Les évangéliques américains

L'élection puis la réélection de George Bush en 2000 et 2004 ont été souvent attribués à l'activisme des évangéliques, les chrétiens protestants profondément conservateurs ayant une lecture littérale de la Bible qui rejettent l'avortement et le mariage gay pour promouvoir les valeurs familiales et une vision chrétienne du monde. George Bush en est d'ailleurs un, en étant un born again christian comme le sont de nombreux évangéliques, soit des personnes qui ont découvert la religion à un stade avancé de la vie pour lui donner un sens. Avant de découvrir Jésus, George Bush était un alcoolique qui ne savait pas quoi faire de sa vie, alors que son père évoluait au plus haut niveau. C'est sa conversion qui l'a poussé à défendre les valeurs qu'il venait d'adopter en politique, et qui l'a mené en politique. Comme lui, de plus en plus d'américains sont revenus au christianisme, parfois aidés par les mega churches dirigées par des pasteurs charismatiques, ce qui a fait émerger un mouvement de grande ampleur outre Atlantique.

Ces religieux ont tellement d'influence et de fidèles qu'ils en deviennent des célébrités souvent présentes dans les médias, et des acteurs à part entière de la vie politique américaine. Ainsi, Ted Haggard était l'un des porte étendards des évangéliques, et ses églises étaient remplies chaque semaine de milliers de personnes. Il soutenait sans ambiguïté George Bush, plaisantant même sur le fait que leur seul désaccord était sur quel modèle est le meilleur 4x4. Pourtant, alors que les républicains souhaitaient orienter à nouveau la campagne des mid-terms sur les valeurs morales, les conservateurs ont été ébranlés par une série de scandales à ce niveau là. Ainsi, il a été découvert un mois avant le vote que le représentant républicain Mark Foley essayait de débaucher des lycéens travaillant au congrès. Et quelques jours avant l'élection c'est précisément Ted Haggard qui a été accusé par un prostitué d'entretenir des relations sexuelles homosexuelles et de se droguer. Après n'avoir reconnu que des "massages", Ted Haggard a fini par reconnaître prendre des méthamphétamines et d'avoir un côté sombre dans sa vie, laissant bel et bien entendre qu'il bafouait les règles qu'il prônait.
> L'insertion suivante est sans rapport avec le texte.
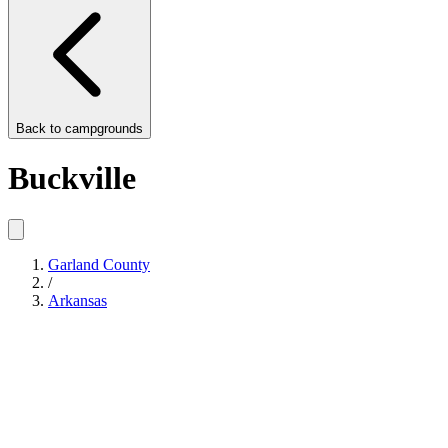
Back to
campgrounds
Buckville
Garland County
/
Arkansas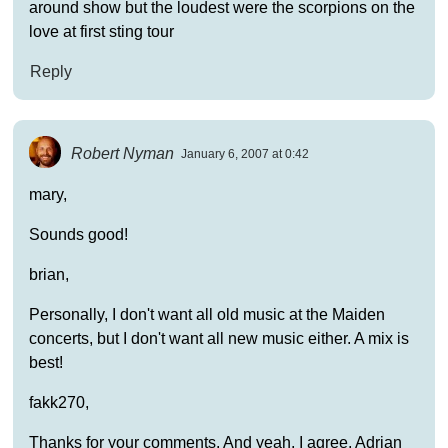
around show but the loudest were the scorpions on the
love at first sting tour
Reply
Robert Nyman
January 6, 2007 at 0:42
mary,
Sounds good!
brian,
Personally, I don't want all old music at the Maiden
concerts, but I don't want all new music either. A mix is
best!
fakk270,
Thanks for your comments. And yeah, I agree, Adrian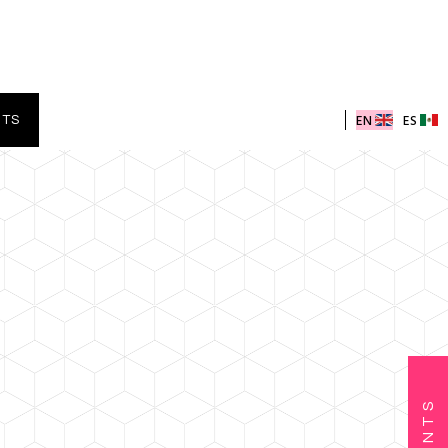
EN
ES
NTS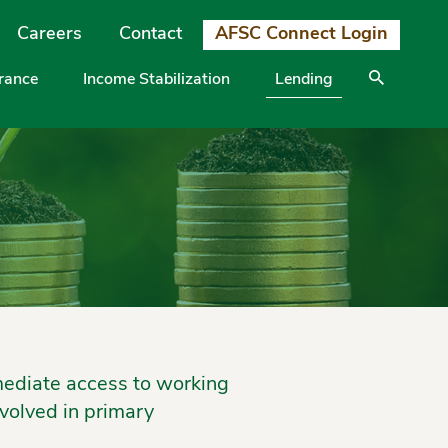
Careers
Contact
AFSC Connect Login
urance
Income Stabilization
Lending
mediate access to working
volved in primary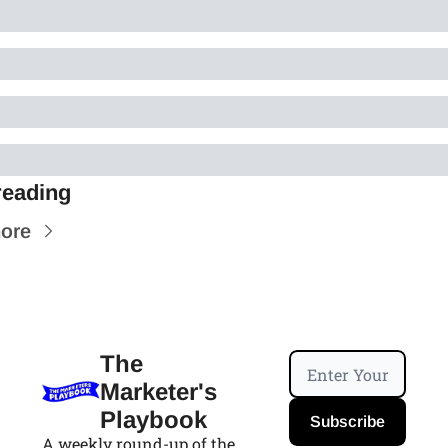
reading
ore
The 
Marketer's 
Playbook
Subscribe
A weekly round-up of the 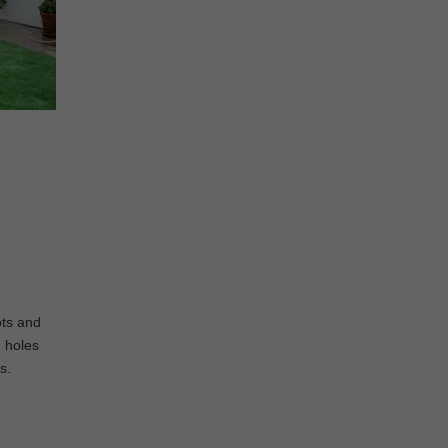
ots and
g holes
s.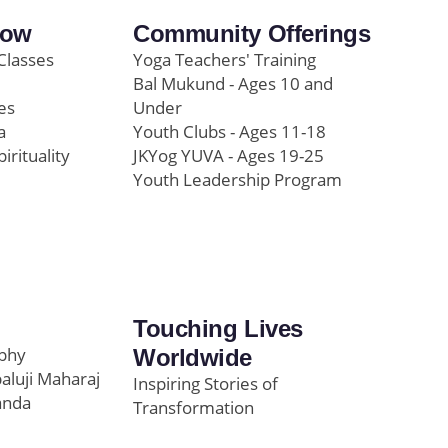
row
Community Offerings
Classes
Yoga Teachers' Training
Bal Mukund - Ages 10 and
es
Under
a
Youth Clubs - Ages 11-18
pirituality
JKYog YUVA - Ages 19-25
Youth Leadership Program
Touching Lives
ophy
Worldwide
paluji Maharaj
Inspiring Stories of
anda
Transformation
Education/Healthcare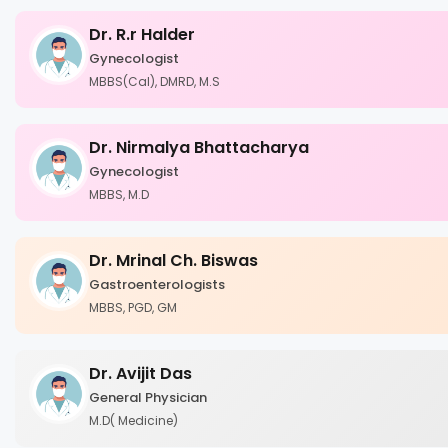
Dr. R.r Halder
Gynecologist
MBBS(Cal), DMRD, M.S
Dr. Nirmalya Bhattacharya
Gynecologist
MBBS, M.D
Dr. Mrinal Ch. Biswas
Gastroenterologists
MBBS, PGD, GM
Dr. Avijit Das
General Physician
M.D( Medicine)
Au vu de la force de sa réprobation des comportements qu'il considère comme immoraux, on peut imaginer qu'il s'accorde plus facilement le pardon chrétien qu'aux autres.

Aux États-Unis, la religion permet à des milliers de personnes de retrouver un sens à leur vie, et de sortir des chemins sans issus. Mais faut-il vraiment que cette renaissance religieuse se fasse nécessairement au profit de ce qui s'apparente parfois à un extrémisme ? Il est possible de trouver du réconfort ou une moralité dans la religion tout en gardant des vues modérées, et parfois les fidèles semblent mal guidés par des pasteurs qui font passer leurs intérêts avant ceux des croyants en promouvant des idées exagérées. Et si la révolution conservatrice s'est faite en s'appuyant sur certaines des valeurs évangéliques, l'ensemble des évangéliques américains ne suit pas forcément le parti républicain dans ses méandres. Car après tout, le réchauffement climatique ou le sous développement dans le monde sont aussi des problèmes où les chrétiens peuvent vouloir intervenir fortement. Quant à la politique étrangère menée par les Etats-Unis, son appréciation par la Bible est variable, et à ce niveau là, il n'y avait aucune certitude sur la guerre en Irak. Pour la présidentielle de 2008, le vote évangélique peut donc être considéré comme ouvert pour les démocrates qui en auront besoin pour l'emporter.